Friday, May 11, 2007

The Truth Is ....

Tree Peony #2, 2007

The truth is I'm happy ... I'm happy that it's spring. I'm happy for all that I have ... people sending loving kindness ... the unexpected rain shower that helps my garden grow ... fresh local strawberries that fill the kitchen with wonderful perfume when I bring them home. I'm happy I'm me and not someone else who has more or less, or everything I've always wanted. I'm finding I need just what I have ... nothing more ... nothing less. All the things I've always wanted and don't have are completely irrelevant.

Yes, there is sadness and fear as well, but the happy part of my life is what fills me up and keeps me going. Working in the garden as I weed or transplant flowers to a new bed, I listen to the calls of cardinals and bluebirds as they go about their work of building new nests or feeding their young. Nearby in a dense grove of oaks, a wood thrush sings his magnificent, liquid song, proclaiming his presence. I, too, am here, doing what I can to make the best of what is.

My mother is dying, but sometime in the coming days, her third great grandchild will make her way into the world, a smiling bundle of joy we'll christen with hope and best wishes for a glorious life. We'll sing out her name and make her presence known ... a new life to rekindle an older flame as it fades.

This is the time of year that makes the great circle of life so obvious. As the tulips die back, Iris and peonies take their place. Soon there will be roses ... plump pink beauties I'll pick for the table ... their fragrance will fill the room. After a while they'll drop their petals on the linen cloth and once again I'll be reminded of change and how life has a way of moving on while I'm busy doing other things.

6 comments:

Anonymous said...

what a lovely photograph! I have always loved peonies but unfortunately don't have any in my very shady garden. I lost my mother 2 years ago and even when you know that they've had a long and good life, it's still hard to say goodbye. Yes, it's a part of life and the new life that enter's the family is such a help and blessing. I'm glad you've been able to find happiness even in your sadness.
I've poked in and out of your blog a few times and enjoy reading it. Happy Mother's Day to you and all the mother's in your family!

Becca said...

Joan, once again you've uplifted me with your hopeful words and lovely photograph. This time of year invites hope, even in the midst of sadness, with new life springing up so beautifully everywhere.

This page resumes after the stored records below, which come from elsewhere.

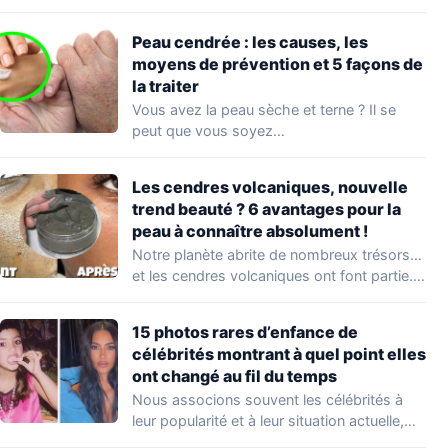
Peau cendrée : les causes, les
moyens de prévention et 5 façons de
la traiter
Vous avez la peau sèche et terne ? Il se
peut que vous soyez…
Les cendres volcaniques, nouvelle
trend beauté ? 6 avantages pour la
peau à connaître absolument !
Notre planète abrite de nombreux trésors…
et les cendres volcaniques ont font partie.
Peu…
15 photos rares d’enfance de
célébrités montrant à quel point elles
ont changé au fil du temps
Nous associons souvent les célébrités à
leur popularité et à leur situation actuelle,
en…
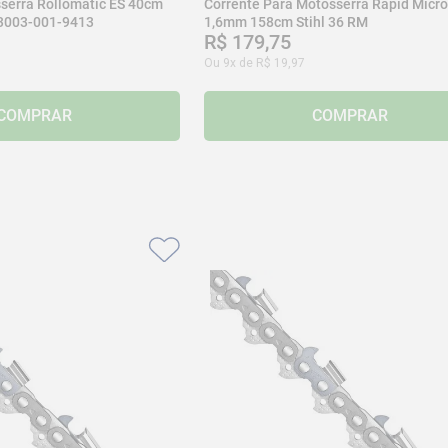
serra Rollomatic ES 40cm
Corrente Para Motosserra Rapid Micro
 3003-001-9413
1,6mm 158cm Stihl 36 RM
R$
179
,
75
Ou
9
x de
R$
19
,
97
COMPRAR
COMPRAR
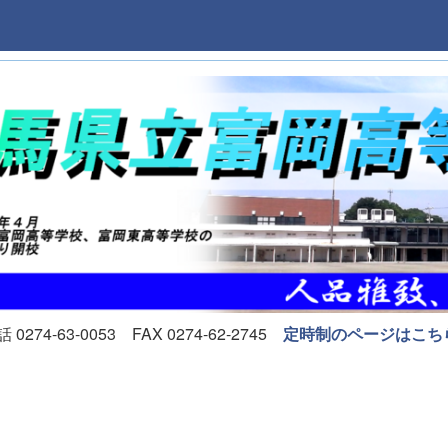
74-63-0053 FAX 0274-62-2745
定時制のページはこち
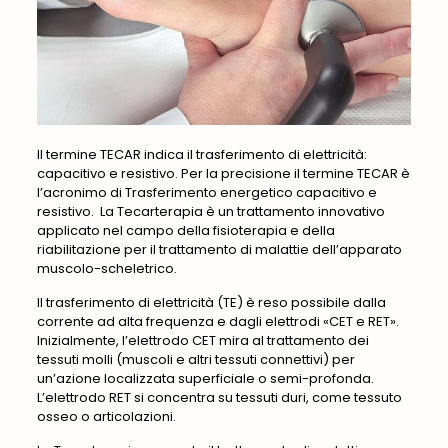
Il termine TECAR indica il trasferimento di elettricità:
capacitivo e resistivo. Per la precisione il termine TECAR è
l’acronimo di Trasferimento energetico capacitivo e
resistivo. La Tecarterapia è un trattamento innovativo
applicato nel campo della fisioterapia e della
riabilitazione per il trattamento di malattie dell’apparato
muscolo-scheletrico.
Il trasferimento di elettricità (TE) è reso possibile dalla
corrente ad alta frequenza e dagli elettrodi «CET e RET».
Inizialmente, l’elettrodo CET mira al trattamento dei
tessuti molli (muscoli e altri tessuti connettivi) per
un’azione localizzata superficiale o semi-profonda.
L’elettrodo RET si concentra su tessuti duri, come tessuto
osseo o articolazioni.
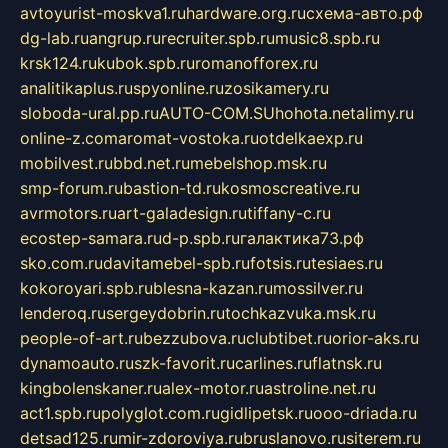
avtoyurist-moskva1.ru
hardware.org.ru
схема-авто.рф
dg-lab.ru
angrup.ru
recruiter.spb.ru
music8.spb.ru
krsk124.ru
kubok.spb.ru
romanofforex.ru
analitikaplus.ru
spyonline.ru
zosikamery.ru
sloboda-ural.pp.ru
AUTO-COM.SU
hohota.net
alimy.ru
online-z.com
aromat-vostoka.ru
otdelkaexp.ru
mobilvest.ru
bbd.net.ru
mebelshop.msk.ru
smp-forum.ru
bastion-td.ru
kosmoscreative.ru
avrmotors.ru
art-galadesign.ru
tiffany-c.ru
ecostep-samara.ru
d-p.spb.ru
галактика73.рф
sko.com.ru
davitamebel-spb.ru
fotsis.ru
tesiaes.ru
kokoroyari.spb.ru
blesna-kazan.ru
mossilver.ru
lenderoq.ru
sergeydobrin.ru
tochkazvuka.msk.ru
people-of-art.ru
bezzubova.ru
clubtibet.ru
orior-aks.ru
dynamoauto.ru
szk-favorit.ru
carlines.ru
flatnsk.ru
kingbolenskaner.ru
alex-motor.ru
astroline.net.ru
act1.spb.ru
polyglot.com.ru
gidlipetsk.ru
ooo-driada.ru
detsad125.ru
mir-zdoroviya.ru
bruslanovo.ru
siterem.ru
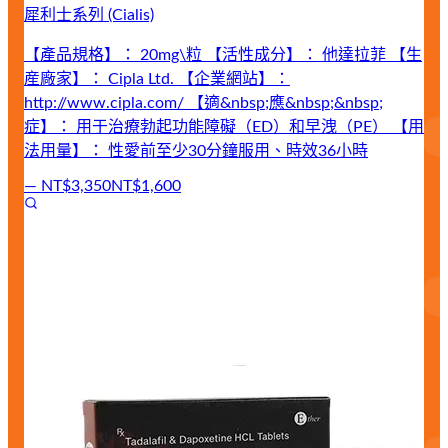
犀利士系列 (Cialis)
【產品規格】： 20mg\粒 【活性成分】： 他達拉菲 【生
産廠家】： Cipla Ltd. 【企業網站】：
http://www.cipla.com/ 【適&nbsp;應&nbsp;&nbsp;
症】： 用于治療勃起功能障礙（ED）和早洩（PE） 【用
法用量】： 性愛前至少30分鐘服用、時效36小時
—
NT$3,350
NT$1,600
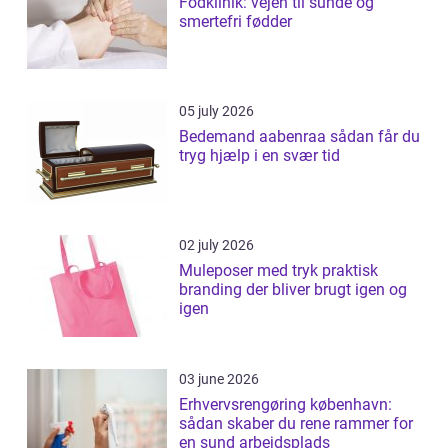
Fodklinik: vejen til sunde og
smertefri fødder
05 july 2026
Bedemand aabenraa sådan får du
tryg hjælp i en svær tid
02 july 2026
Muleposer med tryk praktisk
branding der bliver brugt igen og
igen
03 june 2026
Erhvervsrengøring københavn:
sådan skaber du rene rammer for
en sund arbejdsplads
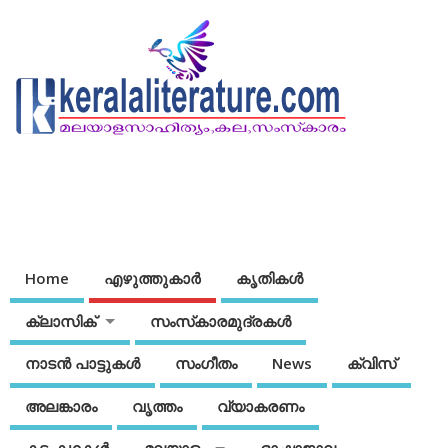
Home
എഴുത്തുകാര്‍
കൃതികൾ
ക്ലാസിക്
സംസ്‌കാരമുദ്രകള്‍
നാടന്‍ പാട്ടുകള്‍
സംഗീതം
News
ക്വിസ്
അലങ്കാരം
വൃത്തം
വ്യാകരണം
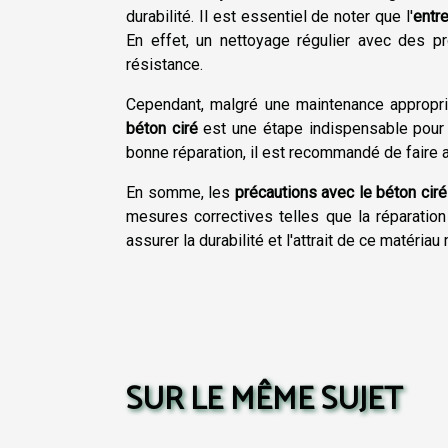
durabilité. Il est essentiel de noter que l'
entre
En effet, un nettoyage régulier avec des 
résistance.
Cependant, malgré une maintenance appropr
béton ciré
est une étape indispensable pour p
bonne réparation, il est recommandé de faire 
En somme, les
précautions avec le béton ciré
mesures correctives telles que la réparati
assurer la durabilité et l'attrait de ce matéria
SUR LE MÊME SUJET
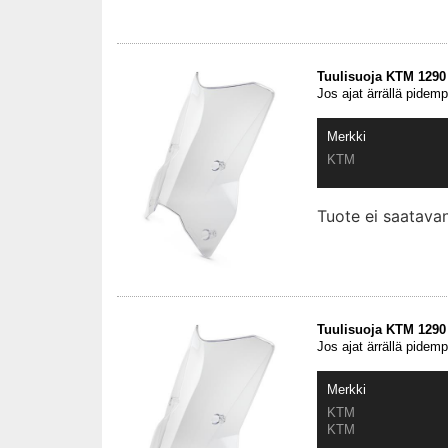
Tuulisuoja KTM 1290
Jos ajat ärrällä pidemp
Merkki
KTM
Tuote ei saatav
Tuulisuoja KTM 1290
Jos ajat ärrällä pidemp
Merkki
KTM
KTM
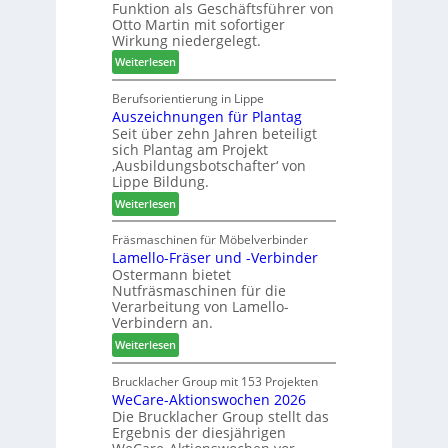
Funktion als Geschäftsführer von
g
m
Otto Martin mit sofortiger
l
-
Wirkung niedergelegt.
ä
S
:
Weiterlesen
d
o
M
t
r
a
Berufsorientierung in Lippe
z
t
Auszeichnungen für Plantag
r
u
i
Seit über zehn Jahren beteiligt
t
m
m
sich Plantag am Projekt
i
T
e
‚Ausbildungsbotschafter‘ von
n
r
n
Lippe Bildung.
:
e
t
:
Weiterlesen
N
f
A
e
f
u
Fräsmaschinen für Möbelverbinder
u
e
Lamello-Fräser und -Verbinder
s
e
i
Ostermann bietet
z
r
n
Nutfräsmaschinen für die
e
G
Verarbeitung von Lamello-
i
e
Verbindern an.
c
s
:
Weiterlesen
h
c
L
n
h
a
Brucklacher Group mit 153 Projekten
u
ä
WeCare-Aktionswochen 2026
m
n
f
Die Brucklacher Group stellt das
e
g
t
Ergebnis der diesjährigen
l
e
s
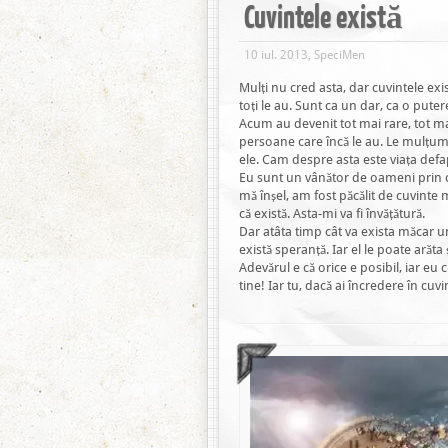
Cuvintele există
10 iul. 2013, SpeciMen
Mulți nu cred asta, dar cuvintele exis
toți le au. Sunt ca un dar, ca o putere
Acum au devenit tot mai rare, tot m
persoane care încă le au. Le mulțume
ele. Cam despre asta este viața def
Eu sunt un vânător de oameni prin c
mă înșel, am fost păcălit de cuvinte
că există. Asta-mi va fi învățătură.
Dar atâta timp cât va exista măcar u
există speranță. Iar el le poate arăta ș
Adevărul e că orice e posibil, iar eu
tine! Iar tu, dacă ai încredere în cuvi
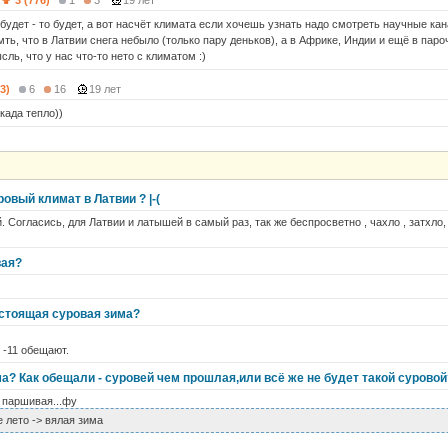
3 (776)
1
3
19 лет
будет - то будет, а вот насчёт климата если хочешь узнать надо смотреть научные кана
ть, что в Латвии снега небыло (только пару деньков), а в Африке, Индии и ещё в паро
сль, что у нас что-то нето с климатом :)
3)
6
16
19 лет
када тепло))
овый климат в Латвии ? |-(
 Согласись, для Латвии и латышей в самый раз, так же беспросветно , чахло , затхло, 
вая?
астоящая суровая зима?
 -11 обещают.
ма? Как обещали - суровей чем прошлая,или всё же не будет такой суровой
ь паршивая...фу
е лето -> вялая зима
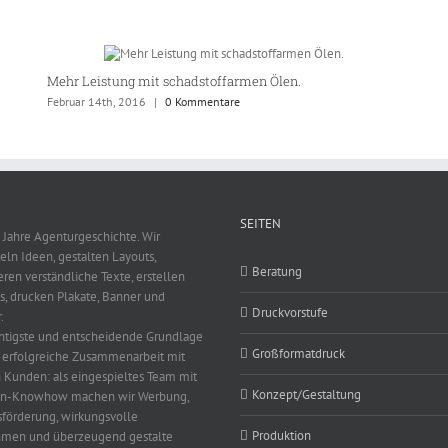
Mehr Leistung mit schadstoffarmen Ölen.
Februar 14th, 2016
|
0 Kommentare
SEITEN
 Jahre Agenturgeschichte. Wir
eln Ideen, gestalten Layouts,
Beratung
eren verständliche Texte, erstellen
s, drucken Plakate, Banner und
Druckvorstufe
.
htigste und entscheidende Grundlage
Großformatdruck
e erfolgreiche Zusammenarbeit mit
 Kunden: als eingespieltes Team mit
Konzept/Gestaltung
en-Knowhow machen wir Werbung,
sförderung, wirkungsvolle
Produktion
men und überzeugend gestalte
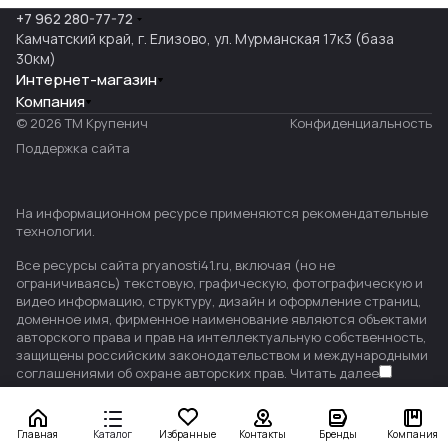
+7 962 280-77-72
Камчатский край, г. Елизово, ул. Мурманская 17к3 (база
30км)
Интернет-магазин
Компания
© 2026 ТМ Крупенич
Конфиденциальность
Поддержка сайта
На информационном ресурсе применяются
рекомендательные
технологии
.
Все ресурсы сайта pryanosti41.ru, включая (но не
ограничиваясь) текстовую, графическую, фотографическую и
видео информацию, структуру, дизайн и оформление страниц,
доменное имя, фирменное наименование являются объектами
авторского права и прав на интеллектуальную собственность,
защищены российским законодательством и международными
соглашениями об охране авторских прав.
Читать далее
Главная
Каталог
Избранные
Контакты
Бренды
Компания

Thank you for sharing your vision.

Visual-Voice said...

"I'm happy I'm me and not someone else who has more or less, or everything I've always wanted."

This speaks to me... the entire post is just so true. I'd like to link to this from my blog, can I?

:)

Anonymous said...

beautiful words, mom.... thanks for the glorious reminder! love you!

Lisa

Deirdre said...

There's so much richness in this. The joy of life, and all it brings, radiates. I'll be thinking of you.

Anonymous said...

Thinking of you. Sending you prayers of tenderness and continue grace.